In conclusion, Dr Chris appreciated the EU (as a leading international donor) for intervening and still willing to invest in the region and pledged to ensure that the Project deliver its target results.

 

Participating stakeholders happily acknowledged the progress made by the Project in the benefiting LGAs and Communities in the past two years and encouraged the PMUs’ teams to count on the support of the Government of Katsina State and stakeholders at all levels.

Suggestions, questions and contributions were also received from participants on ways to effectively deliver the target results within the Project time frame. Some of the contributions made include harmonizing the production processes and prices of stoves; increase advocacy on Project activities, strengthening stove marketing and dissemination mechanisms, commencement of annual Nursery activities on time and convening regular stakeholders meetings across the benefiting LGAs.

 

After concluding the Seminar, representative of the Hon Minister of Budget and National Planning, Project Coordinator Lot 2/representative of OXFAM Country Director and other stakeholders embarked on sites inspection of facilities at the following LGAs – Batsari and Jibia in Lot 1 and Mashi and Dutsi in Lot 2.

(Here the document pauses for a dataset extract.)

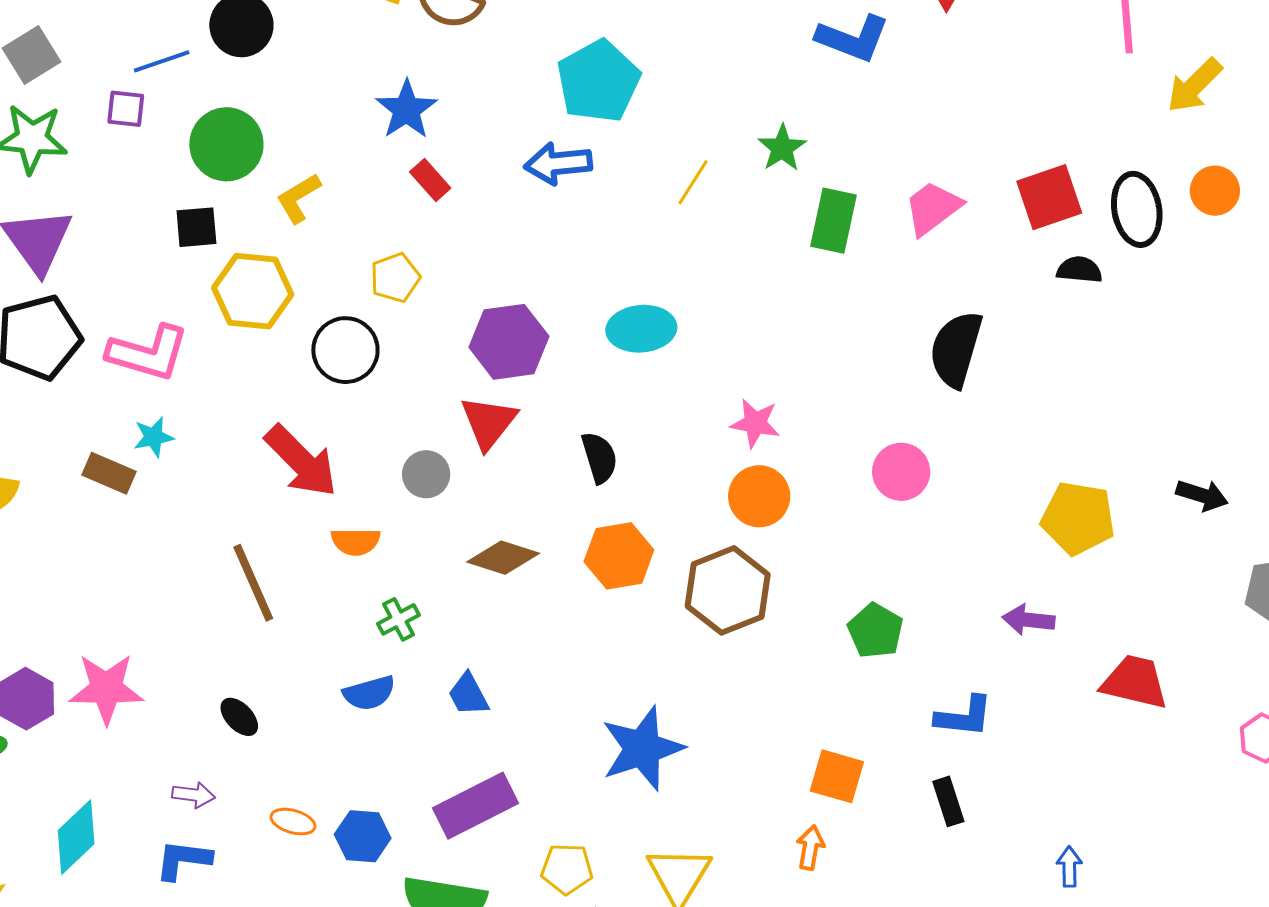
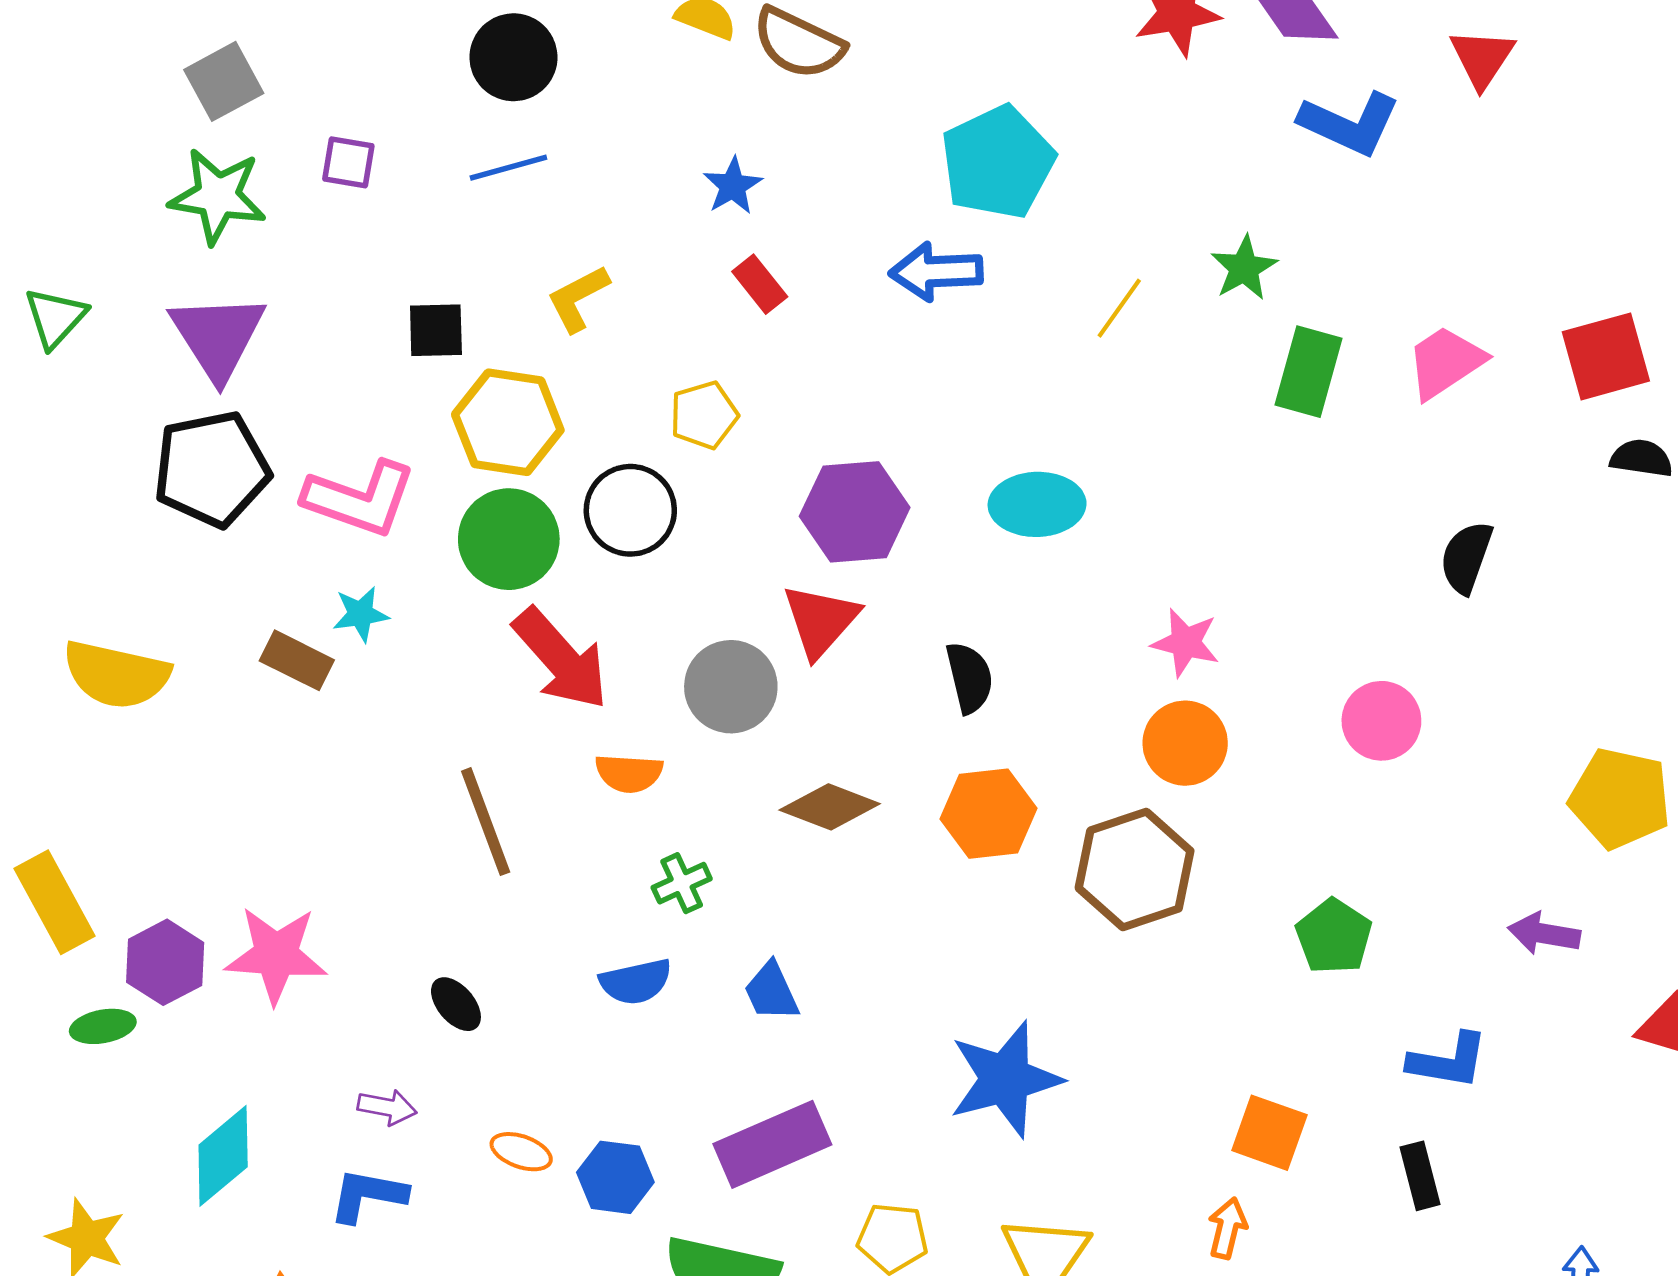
blue line: (162, 61) -> (508, 168), moved
blue star: (406, 110) -> (733, 186), size x0.7
green circle: (226, 144) -> (509, 539), moved
black semicircle: (956, 349) -> (1466, 557), size x0.7
gray circle: (426, 474) -> (731, 687), size x1.4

At the exit meeting on the second day of the field visit, the representative of Hon Minister observed that:

  • FMNR and the Nursery trees planted were growing faster and looking good but that farmers would need to be given more encouragements to sustain their interests.
  • Going forward, FMNR activities or outright trees planting through Nursery systems require more aggressive attention by the two Lots
  • The Multi-purpose Training Centers, particularly the one established at Machinawa in Dutsi LGA for the production of stoves and the activities of potters were plausible and reassuring.
  • The stoves produced in Kwararen Fulani by Lot 1 should go through the testing process.
  • She stressed the need for regular collaboration and exchange visits among stakeholders and between the two Lots to ensure that the 12 LGAs benefit evenly from the Project.

 

Finally, her concluding remark confirmed convincingly that the Project is on track with impressive progresses; and affirmed that with strong determination, more successes would be achieved in subsequent years.